Start of Available data

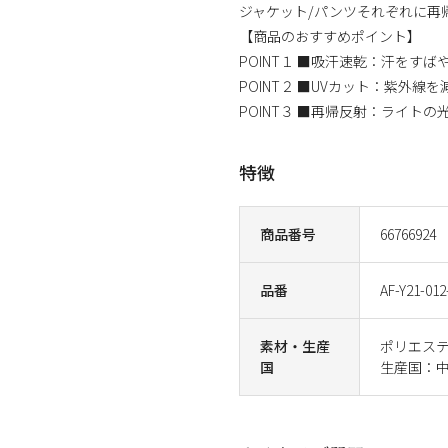
ジャケット/パンツそれぞれに再
【商品のおすすめポイント】
POINT１ ■吸汗速乾：汗をす
POINT２ ■UVカット：紫外
POINT３ ■再帰反射：ライト
特徴
商品番号
66766924
品番
AF-Y21-012
素材・生産
ポリエステ
国
生産国：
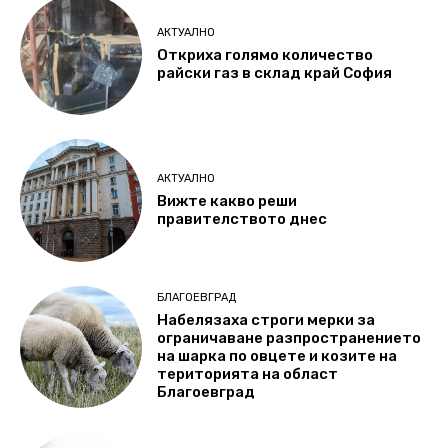
АКТУАЛНО
Откриха голямо количество
райски газ в склад край София
АКТУАЛНО
Вижте какво реши
правителството днес
БЛАГОЕВГРАД
Набелязаха строги мерки за
ограничаване разпространението
на шарка по овцете и козите на
територията на област
Благоевград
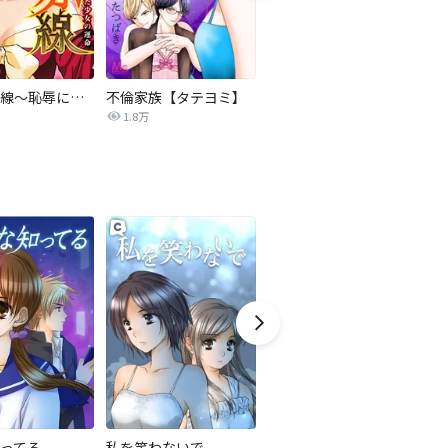
復讐の赤線～恥辱にまみれた少女の運命～【タテヨミ】
不倫家族【タテヨミ】
夫を社会的に抹殺する5つの方法
1.8万
629.6万
ってる
私を笑わないで
【タテカラー版】銀色のジェンダーズ
復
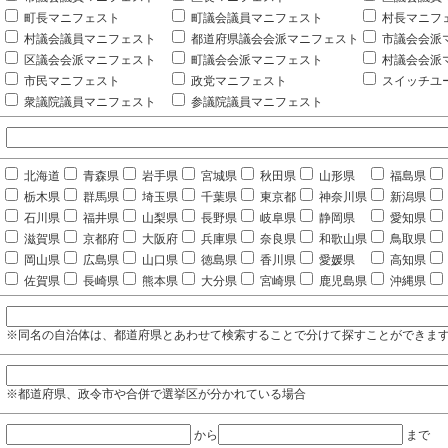
町長マニフェスト
町議会議員マニフェスト
村長マニフ
村議会議員マニフェスト
都道府県議会会派マニフェスト
市議会会派
区議会会派マニフェスト
町議会会派マニフェスト
村議会会派
市民マニフェスト
政党マニフェスト
スイッチユ
衆議院議員マニフェスト
参議院議員マニフェスト
北海道
青森県
岩手県
宮城県
秋田県
山形県
福島県
栃木県
群馬県
埼玉県
千葉県
東京都
神奈川県
新潟県
石川県
福井県
山梨県
長野県
岐阜県
静岡県
愛知県
滋賀県
京都府
大阪府
兵庫県
奈良県
和歌山県
鳥取県
岡山県
広島県
山口県
徳島県
香川県
愛媛県
高知県
佐賀県
長崎県
熊本県
大分県
宮崎県
鹿児島県
沖縄県
※同名の自治体は、都道府県とあわせて検索することで分けて探すことができま
※都道府県、政令市や合併で選挙区が分かれている場合
から
まで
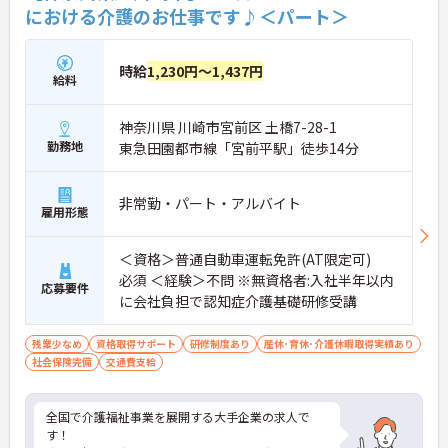
における介護のお仕事です♪＜パート＞
時給
1,230円～1,437円
給料
神奈川県 川崎市宮前区 土橋7-28-1
勤務地
東急田園都市線「宮前平駅」徒歩14分
非常勤・パート・アルバイト
雇用形態
＜資格＞普通自動車運転免許(AT限定可)
必須 ＜経験＞不問 ※無資格者:入社半年以内
応募要件
に会社負担で認知症介護基礎研修受講
残業少なめ
資格取得サポート
研修制度あり
産休･育休･介護休暇取得実績あり
社会保険完備
交通費支給
全国で介護福祉事業を展開する大手企業の求人で
す！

End of Available data

Exercise directions: Pictures do not belong in the copy. Output all of the records exactly.

Answer to the problem:
ジャケット/パンツそれぞれに再
【商品のおすすめポイント】
POINT１ ■吸汗速乾：汗をす
POINT２ ■UVカット：紫外
POINT３ ■再帰反射：ライト
特徴
商品番号
66766924
品番
AF-Y21-012
素材・生産
ポリエステ
国
生産国：
АКТУАЛНО
Откриха голямо количество
райски газ в склад край София
АКТУАЛНО
Вижте какво реши
правителството днес
БЛАГОЕВГРАД
Набелязаха строги мерки за
ограничаване разпространението
на шарка по овцете и козите на
територията на област
Благоевград
復讐の赤線～恥辱にまみれた少女の運命～【タテヨミ】
不倫家族【タテヨミ】
夫を社会的に抹殺する5つの方法
1.8万
629.6万
ってる
私を笑わないで
【タテカラー版】銀色のジェンダーズ
復
町長マニフェスト
町議会議員マニフェスト
村長マニフ
村議会議員マニフェスト
都道府県議会会派マニフェスト
市議会会派
区議会会派マニフェスト
町議会会派マニフェスト
村議会会派
市民マニフェスト
政党マニフェスト
スイッチユ
衆議院議員マニフェスト
参議院議員マニフェスト
北海道
青森県
岩手県
宮城県
秋田県
山形県
福島県
栃木県
群馬県
埼玉県
千葉県
東京都
神奈川県
新潟県
石川県
福井県
山梨県
長野県
岐阜県
静岡県
愛知県
滋賀県
京都府
大阪府
兵庫県
奈良県
和歌山県
鳥取県
岡山県
広島県
山口県
徳島県
香川県
愛媛県
高知県
佐賀県
長崎県
熊本県
大分県
宮崎県
鹿児島県
沖縄県
※同名の自治体は、都道府県とあわせて検索することで分けて探すことができま
※都道府県、政令市や合併で選挙区が分かれている場合
から
まで
における介護のお仕事です♪＜パート＞
時給
1,230円～1,437円
給料
神奈川県 川崎市宮前区 土橋7-28-1
勤務地
東急田園都市線「宮前平駅」徒歩14分
非常勤・パート・アルバイト
雇用形態
＜資格＞普通自動車運転免許(AT限定可)
必須 ＜経験＞不問 ※無資格者:入社半年以内
応募要件
に会社負担で認知症介護基礎研修受講
残業少なめ
資格取得サポート
研修制度あり
産休･育休･介護休暇取得実績あり
社会保険完備
交通費支給
全国で介護福祉事業を展開する大手企業の求人で
す！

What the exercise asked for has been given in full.